● What needs to be done
Report each line of the entries that includes "BERITA" by copying it.

++++ Given records ++++

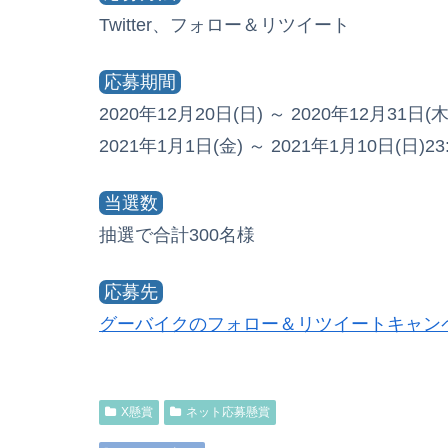
Twitter、フォロー＆リツイート
応募期間
2020年12月20日(日) ～ 2020年12月31日(木
2021年1月1日(金) ～ 2021年1月10日(日)23
当選数
抽選で合計300名様
応募先
グーバイクのフォロー＆リツイートキャン
X懸賞
ネット応募懸賞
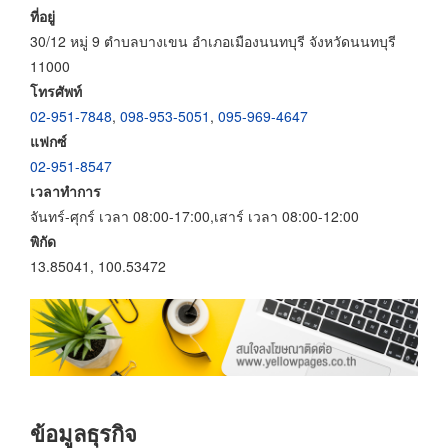
ที่อยู่
30/12 หมู่ 9 ตำบลบางเขน อำเภอเมืองนนทบุรี จังหวัดนนทบุรี
11000
โทรศัพท์
02-951-7848
,
098-953-5051
,
095-969-4647
แฟกซ์
02-951-8547
เวลาทำการ
จันทร์-ศุกร์ เวลา 08:00-17:00,เสาร์ เวลา 08:00-12:00
พิกัด
13.85041, 100.53472
ข้อมูลธุรกิจ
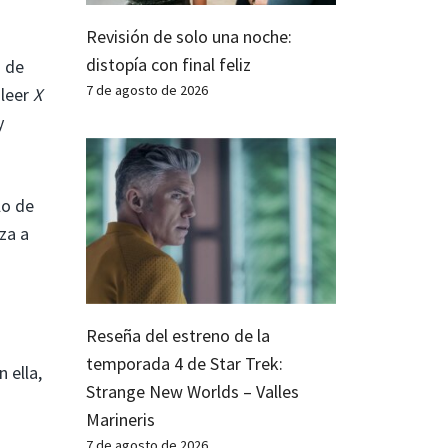
Revisión de solo una noche:
distopía con final feliz
” de
7 de agosto de 2026
leer
X
y
lo de
za a
Reseña del estreno de la
temporada 4 de Star Trek:
 ella,
Strange New Worlds – Valles
Marineris
7 de agosto de 2026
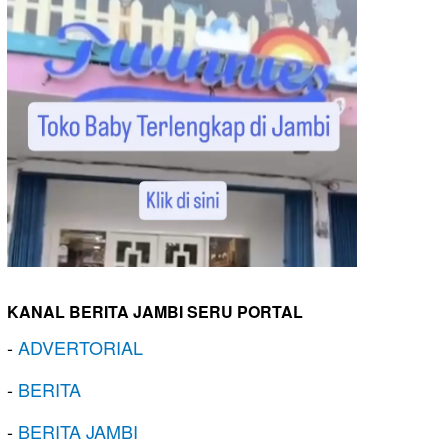
KANAL BERITA JAMBI SERU PORTAL
-
ADVERTORIAL
-
BERITA
-
BERITA JAMBI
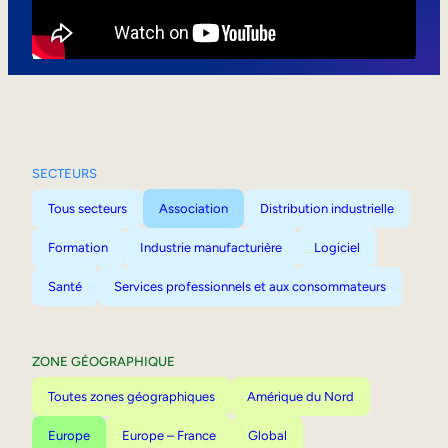
Mobilité interne
SECTEURS
Tous secteurs
Association
Distribution industrielle
Formation
Industrie manufacturière
Logiciel
Santé
Services professionnels et aux consommateurs
ZONE GÉOGRAPHIQUE
Toutes zones géographiques
Amérique du Nord
Europe
Europe – France
Global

++++

● Problem solution
KANAL BERITA JAMBI SERU PORTAL
BERITA
BERITA JAMBI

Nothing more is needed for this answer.